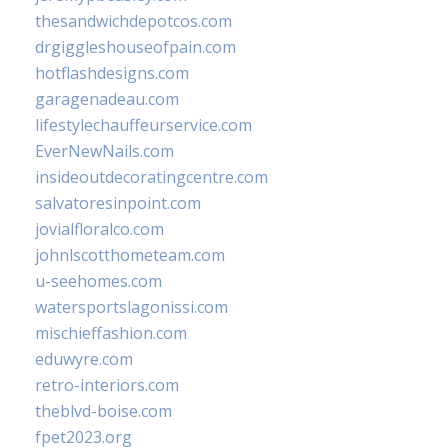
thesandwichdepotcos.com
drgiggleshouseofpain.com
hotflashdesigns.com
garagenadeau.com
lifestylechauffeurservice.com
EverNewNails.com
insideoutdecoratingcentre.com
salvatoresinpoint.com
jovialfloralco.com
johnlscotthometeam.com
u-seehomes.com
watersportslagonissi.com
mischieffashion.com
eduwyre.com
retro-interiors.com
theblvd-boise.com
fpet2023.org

---

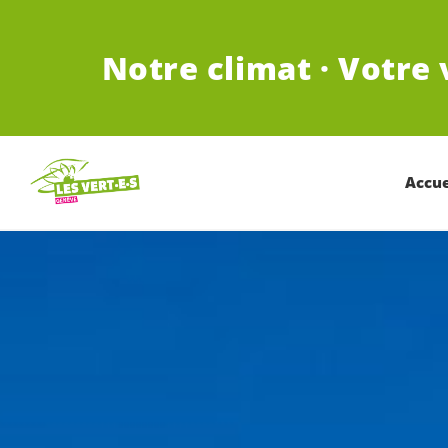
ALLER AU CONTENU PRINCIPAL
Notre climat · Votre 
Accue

* * *

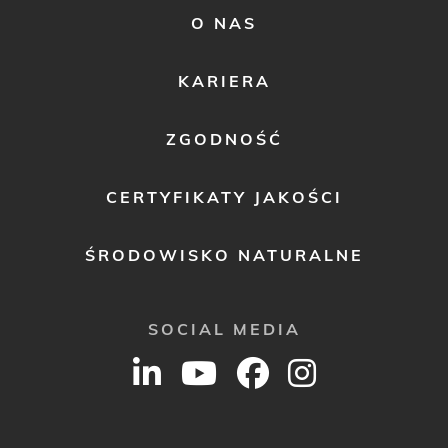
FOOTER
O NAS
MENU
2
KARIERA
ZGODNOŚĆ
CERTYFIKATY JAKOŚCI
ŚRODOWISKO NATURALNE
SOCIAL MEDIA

TASK ITEM: In the listing above, find the line holding "thesandwichdepotcos.com" and the line holding "fpet2023.org", then output those two lines and every line between them exactly.

EXERCISE ANSWER:
thesandwichdepotcos.com
drgiggleshouseofpain.com
hotflashdesigns.com
garagenadeau.com
lifestylechauffeurservice.com
EverNewNails.com
insideoutdecoratingcentre.com
salvatoresinpoint.com
jovialfloralco.com
johnlscotthometeam.com
u-seehomes.com
watersportslagonissi.com
mischieffashion.com
eduwyre.com
retro-interiors.com
theblvd-boise.com
fpet2023.org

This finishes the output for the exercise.